══ PROVIDED DATA ══
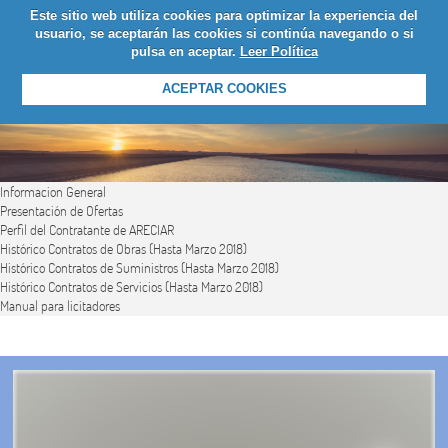
Este sitio web utiliza cookies para optimizar la experiencia del
LOGIN
usuario, se aceptarán las cookies si continúa navegando o si
pulsa en aceptar.
Leer Política
ACEPTAR COOKIES
Informacion General
Presentación de Ofertas
Perfil del Contratante de ARECIAR
Histórico Contratos de Obras (Hasta Marzo 2018)
Histórico Contratos de Suministros (Hasta Marzo 2018)
Histórico Contratos de Servicios (Hasta Marzo 2018)
Manual para licitadores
═══
=== EXERCISE ===
All lines from the one that contains "pulsa en aceptar." to the end of the records above are to be copied exactly; leave out the rest.

=== RESPONSE TO THIS TASK ===
pulsa en aceptar.
Leer Política
ACEPTAR COOKIES
Informacion General
Presentación de Ofertas
Perfil del Contratante de ARECIAR
Histórico Contratos de Obras (Hasta Marzo 2018)
Histórico Contratos de Suministros (Hasta Marzo 2018)
Histórico Contratos de Servicios (Hasta Marzo 2018)
Manual para licitadores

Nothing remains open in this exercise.